Exercise requirements → Only one stretch of the listing below is wanted. Give it again exactly, from the line with "Written Assignments" through the line with "Volume 1 (1994)".

Data provided →
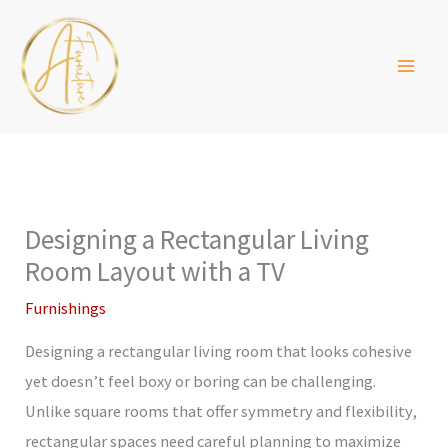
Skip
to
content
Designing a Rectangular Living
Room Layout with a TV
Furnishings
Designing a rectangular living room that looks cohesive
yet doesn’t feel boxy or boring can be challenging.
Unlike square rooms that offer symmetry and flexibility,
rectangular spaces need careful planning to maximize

...

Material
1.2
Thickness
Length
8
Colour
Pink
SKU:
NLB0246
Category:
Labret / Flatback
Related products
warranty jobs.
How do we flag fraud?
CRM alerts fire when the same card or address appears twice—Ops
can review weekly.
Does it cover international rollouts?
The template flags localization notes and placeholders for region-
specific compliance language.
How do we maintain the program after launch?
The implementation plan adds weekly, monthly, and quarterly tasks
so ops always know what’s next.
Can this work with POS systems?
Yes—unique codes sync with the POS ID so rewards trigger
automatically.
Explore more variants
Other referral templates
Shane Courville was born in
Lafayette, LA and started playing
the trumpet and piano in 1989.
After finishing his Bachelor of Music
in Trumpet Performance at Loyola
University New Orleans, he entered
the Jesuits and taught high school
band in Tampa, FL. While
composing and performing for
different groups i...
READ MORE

--

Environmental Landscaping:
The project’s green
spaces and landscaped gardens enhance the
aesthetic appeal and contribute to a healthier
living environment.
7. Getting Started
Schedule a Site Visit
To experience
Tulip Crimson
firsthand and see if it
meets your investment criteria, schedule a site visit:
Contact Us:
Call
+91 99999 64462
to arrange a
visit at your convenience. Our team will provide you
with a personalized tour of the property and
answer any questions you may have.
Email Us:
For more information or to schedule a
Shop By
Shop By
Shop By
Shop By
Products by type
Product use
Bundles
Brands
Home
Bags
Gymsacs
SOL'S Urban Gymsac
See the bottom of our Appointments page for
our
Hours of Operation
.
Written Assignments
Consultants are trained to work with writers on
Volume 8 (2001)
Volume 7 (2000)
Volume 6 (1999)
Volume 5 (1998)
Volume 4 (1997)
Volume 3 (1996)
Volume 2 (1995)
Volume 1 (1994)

Exercise response →
Written Assignments
Consultants are trained to work with writers on
Volume 8 (2001)
Volume 7 (2000)
Volume 6 (1999)
Volume 5 (1998)
Volume 4 (1997)
Volume 3 (1996)
Volume 2 (1995)
Volume 1 (1994)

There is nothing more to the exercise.